Work to be completed :: Using the data that follows, return exactly the lines from the one that contains "Lắp đặt âm thanh chuyên nghiệp- chất" through the one that contains "che, alla data di scadenza del termine di", ends included.

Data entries
======

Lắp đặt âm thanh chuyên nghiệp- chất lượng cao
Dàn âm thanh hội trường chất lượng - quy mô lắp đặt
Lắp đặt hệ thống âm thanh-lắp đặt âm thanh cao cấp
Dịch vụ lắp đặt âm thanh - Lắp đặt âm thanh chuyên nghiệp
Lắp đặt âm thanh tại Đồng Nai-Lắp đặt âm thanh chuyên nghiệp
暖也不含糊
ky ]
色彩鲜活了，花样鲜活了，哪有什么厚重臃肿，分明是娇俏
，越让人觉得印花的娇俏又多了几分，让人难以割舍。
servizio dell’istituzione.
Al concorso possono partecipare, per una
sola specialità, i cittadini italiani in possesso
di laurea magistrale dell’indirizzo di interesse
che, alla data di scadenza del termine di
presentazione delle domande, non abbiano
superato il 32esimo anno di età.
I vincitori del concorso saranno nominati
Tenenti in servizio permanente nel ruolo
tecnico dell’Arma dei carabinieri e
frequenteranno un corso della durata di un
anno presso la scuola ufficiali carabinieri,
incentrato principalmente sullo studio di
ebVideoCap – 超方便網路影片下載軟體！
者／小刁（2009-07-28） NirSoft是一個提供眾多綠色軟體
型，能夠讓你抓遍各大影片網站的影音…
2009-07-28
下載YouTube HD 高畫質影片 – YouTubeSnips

======

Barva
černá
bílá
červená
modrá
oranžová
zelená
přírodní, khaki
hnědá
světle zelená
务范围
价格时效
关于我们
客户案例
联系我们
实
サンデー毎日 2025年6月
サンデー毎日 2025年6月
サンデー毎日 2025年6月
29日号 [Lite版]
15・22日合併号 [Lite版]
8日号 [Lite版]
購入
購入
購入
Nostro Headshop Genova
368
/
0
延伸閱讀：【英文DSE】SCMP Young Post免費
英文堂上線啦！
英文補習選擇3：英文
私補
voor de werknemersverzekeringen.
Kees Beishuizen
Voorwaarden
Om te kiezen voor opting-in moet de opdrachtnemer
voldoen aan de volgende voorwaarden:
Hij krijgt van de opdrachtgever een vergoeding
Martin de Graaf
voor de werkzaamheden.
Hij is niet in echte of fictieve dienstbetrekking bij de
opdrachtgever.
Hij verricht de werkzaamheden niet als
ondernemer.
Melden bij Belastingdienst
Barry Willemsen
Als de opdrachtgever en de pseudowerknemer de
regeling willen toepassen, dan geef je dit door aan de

======

Answer section ::
Lắp đặt âm thanh chuyên nghiệp- chất lượng cao
Dàn âm thanh hội trường chất lượng - quy mô lắp đặt
Lắp đặt hệ thống âm thanh-lắp đặt âm thanh cao cấp
Dịch vụ lắp đặt âm thanh - Lắp đặt âm thanh chuyên nghiệp
Lắp đặt âm thanh tại Đồng Nai-Lắp đặt âm thanh chuyên nghiệp
暖也不含糊
ky ]
色彩鲜活了，花样鲜活了，哪有什么厚重臃肿，分明是娇俏
，越让人觉得印花的娇俏又多了几分，让人难以割舍。
servizio dell’istituzione.
Al concorso possono partecipare, per una
sola specialità, i cittadini italiani in possesso
di laurea magistrale dell’indirizzo di interesse
che, alla data di scadenza del termine di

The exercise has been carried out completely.